14 thoughts on “Dick”

  1. LOL I thought the exact same thing when i read your points at the end.

    Dick’s got a bit of a problem. Woollies is completely dead and buried in the UK and they’re probably selling off as many stores as they can to pay off their foreign debtors.

  2. Woolworths seem to be a shrinking brand everywhere then. I wonder what went wrong for them. Probably I could find out by looking at Wikipedia but I’m far too lazy to do those keystrokes.

    Dick will be ok. I don’t even know why he’s complaining; he sold out all of his business by 1982.

  3. The Australian company Woolworths Ltd has no connection to the original American company FW Woolworth or its UK subsidiary, Woolworths Group (both of which have ceased to exist). When the Australian business was founded in 1924, it cheekily took the Woolworths name, as the founder discovered it hadn’t been trademarked in Australia. So when Dick Smith sold his electronics stores to Woolworths, he was selling to a 100% Australian company.

    But speaking of changes to Dick Smith, remember when it used to sell electronic components? That was part of my childhood.

  4. By the way, Dick Smith still owns Dick Smith Foods, a company dedicated to producing Australian-made foods. It’s a direct response to all the globalisation of popular Australian (and New Zealand!) foods.

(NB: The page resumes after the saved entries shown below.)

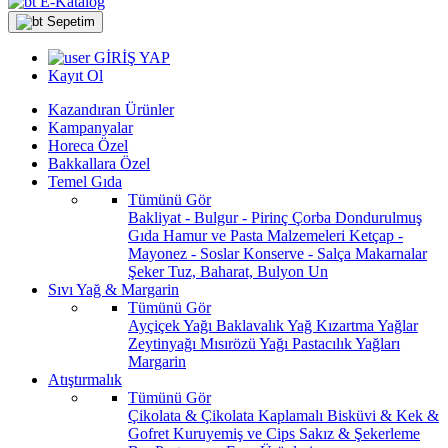
E-Katalog
Sepetim
GİRİŞ YAP
Kayıt Ol
Kazandıran Ürünler
Kampanyalar
Horeca Özel
Bakkallara Özel
Temel Gıda
Tümünü Gör
Bakliyat - Bulgur - Pirinç
Çorba
Dondurulmuş
Gıda
Hamur ve Pasta Malzemeleri
Ketçap -
Mayonez - Soslar
Konserve - Salça
Makarnalar
Şeker
Tuz, Baharat, Bulyon
Un
Sıvı Yağ & Margarin
Tümünü Gör
Ayçiçek Yağı
Baklavalık Yağ
Kızartma Yağlar
Zeytinyağı
Mısırözü Yağı
Pastacılık Yağları
Margarin
Atıştırmalık
Tümünü Gör
Çikolata & Çikolata Kaplamalı
Bisküvi & Kek &
Gofret
Kuruyemiş ve Cips
Sakız & Şekerleme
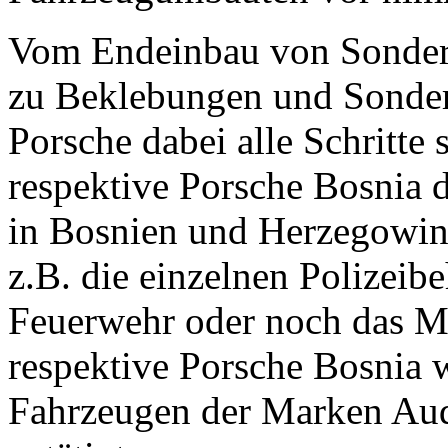
Vom Endeinbau von Sonders
zu Beklebungen und Sonder
Porsche dabei alle Schritte 
respektive Porsche Bosnia 
in Bosnien und Herzegowin
z.B. die einzelnen Polizeib
Feuerwehr oder noch das Mi
respektive Porsche Bosnia 
Fahrzeugen der Marken Aud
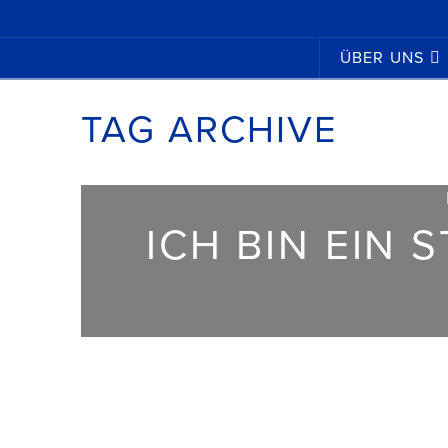
ÜBER UNS
TAG ARCHIVE
ICH BIN EIN S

There is a cream cheese spread but it is not called Dick Cheese.

  5. My main question is this:
    Why didn’t the advanced metal detector have a digital clock in it? I think that’s a product where it makes sense. “Jesus, I’ve wasted three hours searching for gold by this duck pond? I’m a dick.”

  6. Hmmmm, interesting – I didn’t know that about Woolies 🙂 Either way, I agree with Jp – I don’t think Dick has much justification for complaining when he sold out his electronics business thirty years ago LOL

  7. LOL That’s an excellent point. If I remember correctly, I believe there was some kind of law passed throughout the western world that made it illegal to manufacture anything without a digital clock.

  8. Hmmm. I always run hot and cold on this BUY [insert country here] MADE stuff. Seems like it is often some kind of code for “don’t by Asian stuff”. Presumably Dick is not a supporter of NZ apples being imported into Australia (for example), but sees no problem with Aussie stuff being exported to other countries?

  9. Rotary-dial phones were indeed painful. I can scarcely remember a school office that didn’t have one. And I remember trudging down to the school office after throwing up on my desk and then having to dial all seven numbers on that damn phone to get my mom to pick me up.

    I never before considered the reason all those digital clocks started appearing on everything back in the 80s. You’re right; it was like they were showing off. Sort of reminds me of when they got the technology to build tiny TVs. Pretty soon there’s a wristwatch with a TV on it and you’re supposed to walk down the street catching up with Benson on your arm.

    Dick Head Smith — fantastic!

  10. I remember those answering machines fondly. I erased a lot of messages from the high school about classes I was skipping before my parents got home. Good times, good times.

  11. Ha. Cellphones have ruined this, but reports can still be “lost” between the mailbox and the front door.